In some embodiments, according to the fourth parameter value set, performing minimum sample number selection training on the initial gradient lifting tree under the branch corresponding to each candidate parameter value to obtain a performance average value corresponding to the gradient lifting tree under each branch may include: according to the fourth parameter value set and the training data set, carrying out minimum sample number selection training on the initial gradient lifting tree under the branch corresponding to each candidate parameter value until convergence, and obtaining a gradient lifting tree after training under each branch; and carrying out minimum sample number selection verification on the gradient lifting tree trained under each branch according to the verification data set to obtain a performance average value corresponding to the gradient lifting tree trained under each branch.
Referring to fig. 12, fig. 12 is a schematic diagram of a monte carlo tree corresponding to a minimum number of samples according to an embodiment of the present application. As shown in fig. 12, the candidate parameter values corresponding to the minimum number of samples may be 10, 11, 30; the learning rate, the maximum iteration times and the parameter values corresponding to the maximum leaf node number in each initial gradient promotion tree under the branches corresponding to each candidate parameter value can be initialized according to the fourth parameter value set, and then the minimum sample number selection training is carried out on the initial gradient promotion tree under the branches corresponding to each candidate parameter value according to the training data set until convergence, so that the gradient promotion tree after training under each branch is obtained. And finally, carrying out minimum sample number selection verification on the gradient lifting tree trained under each branch according to the verification data set to obtain a performance average value corresponding to the gradient lifting tree trained under each branch. The specific process of the minimum sample number selection training and the minimum sample number selection verification may be referred to in the related art, and is not limited herein.
When the minimum sample number selection verification is performed, if the training process of any gradient lifting tree fails to be executed due to the problems of insufficient hardware resources and the like, the ROC-AUC value of the gradient lifting tree is recorded as 0.
According to the embodiment, the minimum sample number selection verification is performed on the gradient lifting tree trained under each branch according to the verification data set, so that the performance average value corresponding to the gradient lifting tree trained under each branch is obtained, and the optimal parameter value of the minimum sample number can be determined through the performance average value corresponding to the gradient lifting tree trained under each branch.
The embodiment of the application also provides a computer readable storage medium, wherein the computer readable storage medium stores a computer program, the computer program comprises program instructions, and a processor executes the program instructions to realize any fault prediction method provided by the embodiment of the application. For example, the computer program is loaded by a processor, the following steps may be performed:
acquiring device state data corresponding to target devices to be detected; obtaining a fault prediction model, wherein the fault prediction model is obtained by training an initial gradient lifting tree according to a target super-parameter based on a meta-learning algorithm, and the target super-parameter is determined based on the meta-learning algorithm; and inputting the equipment state data into a fault prediction model to perform fault prediction, and obtaining a prediction result of the target equipment.

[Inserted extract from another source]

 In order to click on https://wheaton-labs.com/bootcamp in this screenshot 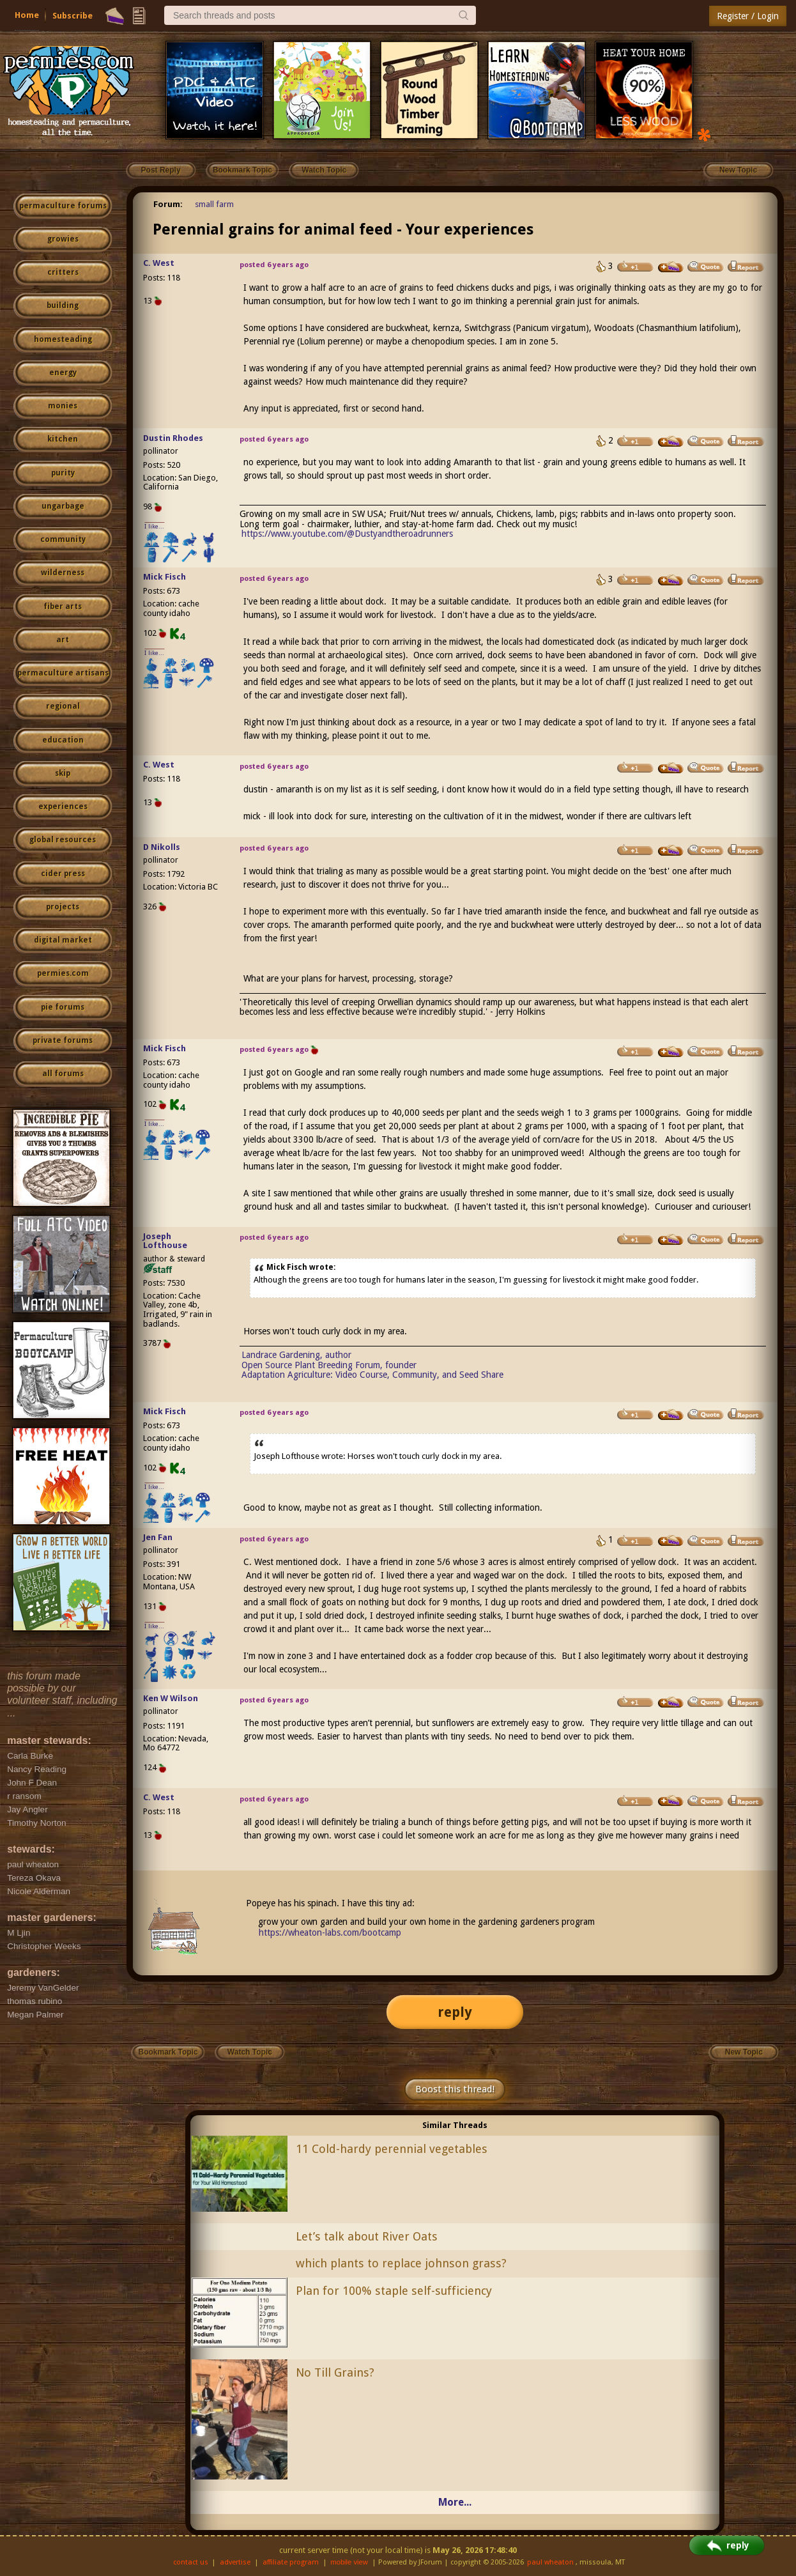 , I will do `click(330, 1932)`.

The specific implementation of each operation above may be referred to the previous embodiments, and will not be described herein.
The computer readable storage medium may be an internal storage unit of the computer device of the foregoing embodiment, for example, a hard disk or a memory of the computer device. The computer readable storage medium may also be an external storage device of a computer device, such as a plug-in hard disk, a Smart Media Card (SMC), a Secure Digital Card (SD), a Flash memory Card (Flash Card), etc. which are provided on the computer device.
The present application is not limited to the above embodiments, and various equivalent modifications and substitutions can be easily made by those skilled in the art within the technical scope of the present application, and these modifications and substitutions are intended to be included in the scope of the present application. Therefore, the protection scope of the application is subject to the protection scope of the claims.

Claims (12)

1. A method of fault prediction, comprising:
acquiring device state data corresponding to target devices to be detected;
obtaining a fault prediction model, wherein the fault prediction model is obtained by training an initial gradient lifting tree according to a target super-parameter based on a meta-learning algorithm, and the target super-parameter is determined based on the meta-learning algorithm;
And inputting the equipment state data into the fault prediction model to perform fault prediction, and obtaining a prediction result of the target equipment.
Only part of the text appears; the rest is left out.